Clause 10.1 of the share sale agreement provides that, to secure the full performance of the purchaser, securities specified in the clause will be granted or procured by the purchaser. The securities include a first priority mortgage


ATC 5024

over the purchaser's shareholding in Grains Services Australia Limited and first priority registered mortgages over what are described as ``Key Property Interests'' in the forms annexed as M, N, O and P to the share sale agreement. The Commissioner's cross-claim specifies the two instruments claimed to be mortgages as a share mortgage dated 30 September 1992 and a mortgage under the Real Proper Act 1900 dated 30 September 1992 from NSW Grain Corporation Limited to the Crown. Both the share mortgage and the Real Property Act mortgage refer to consideration in clause 2.1 of each security. Each clause provides that the mortgagor has entered into the deed (or the mortgage of real estate) for valuable consideration from the mortgagee. Receipt of the consideration is acknowledged.

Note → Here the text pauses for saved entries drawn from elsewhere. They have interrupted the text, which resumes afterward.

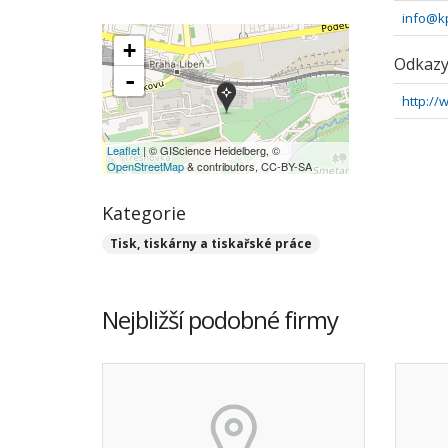
info@kp
+
Odkaz
-
http://
Leaflet
| © GIScience Heidelberg, ©
OpenStreetMap
& contributors, CC-BY-SA
Kategorie
Tisk, tiskárny a tiskařské práce
Nejbližší podobné firmy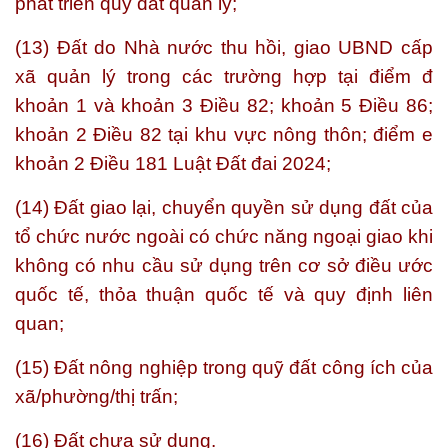
phát triển quỹ đất quản lý;
(13) Đất do Nhà nước thu hồi, giao UBND cấp
xã quản lý trong các trường hợp tại điểm đ
khoản 1 và khoản 3 Điều 82; khoản 5 Điều 86;
khoản 2 Điều 82 tại khu vực nông thôn; điểm e
khoản 2 Điều 181 Luật Đất đai 2024;
(14) Đất giao lại, chuyển quyền sử dụng đất của
tổ chức nước ngoài có chức năng ngoại giao khi
không có nhu cầu sử dụng trên cơ sở điều ước
quốc tế, thỏa thuận quốc tế và quy định liên
quan;
(15) Đất nông nghiệp trong quỹ đất công ích của
xã/phường/thị trấn;
(16) Đất chưa sử dụng.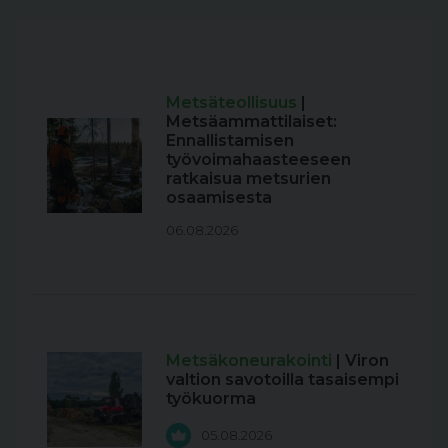
Metsäteollisuus
|
Metsäammattilaiset:
Ennallistamisen
työvoimahaasteeseen
ratkaisua metsurien
osaamisesta
06.08.2026
Metsäkoneurakointi
| Viron
valtion savotoilla tasaisempi
työkuorma
05.08.2026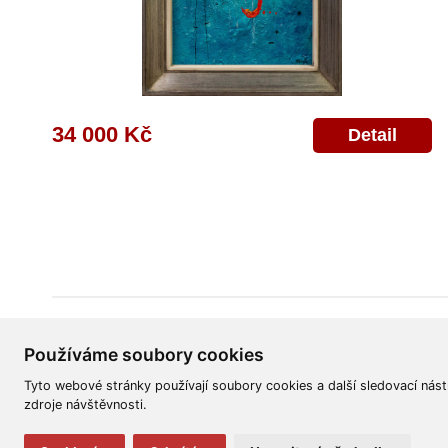
34 000 Kč
Detail
Všeobecné obchodní podmínky
Reklamační řád
Ochrana osobních úd
Používáme soubory cookies
Tyto webové stránky používají soubory cookies a další sledovací nást
zdroje návštěvnosti.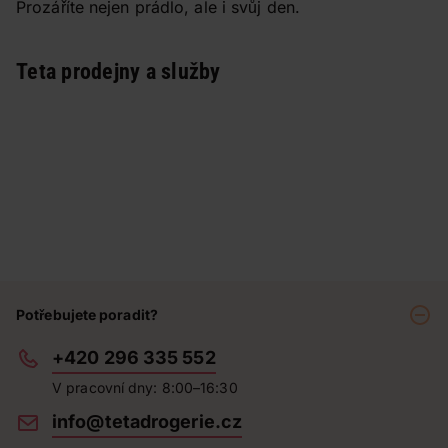
Prozáříte nejen prádlo, ale i svůj den.
Teta prodejny a služby
Potřebujete poradit?
+420 296 335 552
V pracovní dny: 8:00–16:30
info@tetadrogerie.cz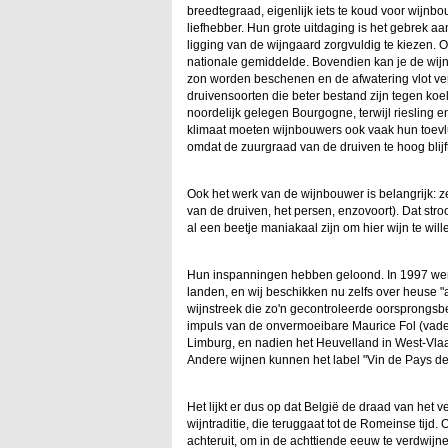
breedtegraad, eigenlijk iets te koud voor wijnbou
liefhebber. Hun grote uitdaging is het gebrek 
ligging van de wijngaard zorgvuldig te kiezen. 
nationale gemiddelde. Bovendien kan je de wijns
zon worden beschenen en de afwatering vlot ver
druivensoorten die beter bestand zijn tegen koe
noordelijk gelegen Bourgogne, terwijl riesling e
klimaat moeten wijnbouwers ook vaak hun toevluc
omdat de zuurgraad van de druiven te hoog blijft
Ook het werk van de wijnbouwer is belangrijk: ze
van de druiven, het persen, enzovoort). Dat str
al een beetje maniakaal zijn om hier wijn te wil
Hun inspanningen hebben geloond. In 1997 werd
landen, en wij beschikken nu zelfs over heuse "a
wijnstreek die zo'n gecontroleerde oorsprongs
impuls van de onvermoeibare Maurice Fol (vad
Limburg, en nadien het Heuvelland in West-Vla
Andere wijnen kunnen het label "Vin de Pays de
Het lijkt er dus op dat België de draad van het
wijntraditie, die teruggaat tot de Romeinse tijd
achteruit, om in de achttiende eeuw te verdwij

Section 83(1)(a) of the Stamp Duties Act defines ``mortgage'' as a security by way of mortgage or charge given in consideration of the conveyance or transfer of any estate or interests any real or personal property. The definition is inclusive and does not limit the meaning of the expression ``mortgage'' in s. 3(1) of the Act. Nevertheless, nothing turns on the definition not being an exhaustive one nor on its not limiting the means of ``mortgage'' in s. 3. Accordingly, the question is whether the two securities were given in consideration of the conveyance or transfer of an estate or interest in real or personal property.

The two mortgages are part of the documentation of the overall transaction. The various documents make up a whole as a result of which the intended transaction is effected. The central document is the share sale agreement. On ordinary principles, the consideration referred to in clause 2.1 of each of the mortgages is to be identified by reference to the share sale agreement, particularly clause 10. If one reads clause 2.1 of each of the mortgages instructed by the provisions of clause 10.1 of the share sale agreement, it becomes clear that, in order to secure the full performance of the purchaser under the agreement, the purchaser is to grant or procure the securities including the two mortgages. The purpose of the mortgages is thus to secure the performance of the contract by the purchaser. The purchaser is the purchaser of shares from the vendor: see clause 2.1 of the share sale agreement. In this way each of the mortgages is a security given in consideration of the conveyance or transfer of an estate or interest in personal property, namely the shares. Each mortgage is, accordingly, within the provision. Each thus becomes a ``Loan security'' within the meaning of s. 83(1), and s. 84(3) becomes applicable. No ad valorem duty is payable under s. 83(1)(a) because the total amount secured is not expressed. The amount of duty on each security is a fixed duty of $5.00.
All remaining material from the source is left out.